Learnings from 4 months of Image-Video VAE experiments

48 points - yesterday at 6:59 PM

Comments

asaiacai today at 11:20 PM

its cool to see the iterative improvements to your model laid out, but for everything that workedm i imagine there were at least a million other things you also tried but didnt work out. whats your process of trying these different techniques/architectures? do you just wait for one experiment to finish and visually inspect the results everytime. seems hard since these take a while to train. how do you shorten the feedback loop in this space?

greatgib today at 11:13 PM

Very nice well written article!

The kind that I like so much on HN. It tickle your mind but is still clear enough for an advanced beginner.

schopra909 yesterday at 7:00 PM

Hi HN, I’m one of the two authors of the post and the Linum v2 text-to-video model (https://news.ycombinator.com/item?id=46721488).
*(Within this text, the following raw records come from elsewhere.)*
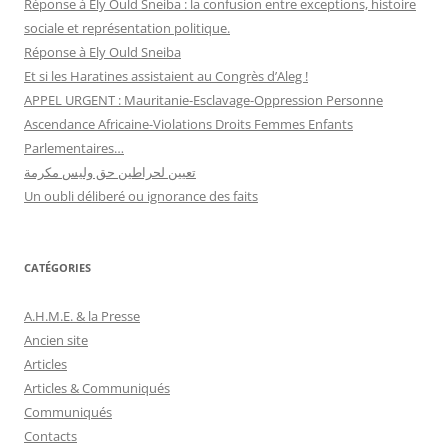
Réponse à Ely Ould Sneiba : la confusion entre exceptions, histoire
sociale et représentation politique.
Réponse à Ely Ould Sneiba
Et si les Haratines assistaient au Congrès d’Aleg !
APPEL URGENT : Mauritanie-Esclavage-Oppression Personne
Ascendance Africaine-Violations Droits Femmes Enfants
Parlementaires…
تعيين لحراطين حق وليس مكرمة
Un oubli déliberé ou ignorance des faits
CATÉGORIES
A.H.M.E. & la Presse
Ancien site
Articles
Articles & Communiqués
Communiqués
Contacts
We're releasing our Image-Video VAE (open weights) and a deep dive on how we built it. Happy to answer questions about the work!

DonThomasitos today at 10:47 PM

Nice summary! I missed the mention of EQ-VAE when it comes to generation quality. Tiny trick, huge impact! Have you tried it?

lastdong today at 10:13 PM

This seems like a great model to experiment fine tuning with original art, given it’s relatively small and with open license. Is that a fair assessment?

Thanks for the great write up and making it available to us all.

fjejfhdh today at 10:03 PM

[flagged]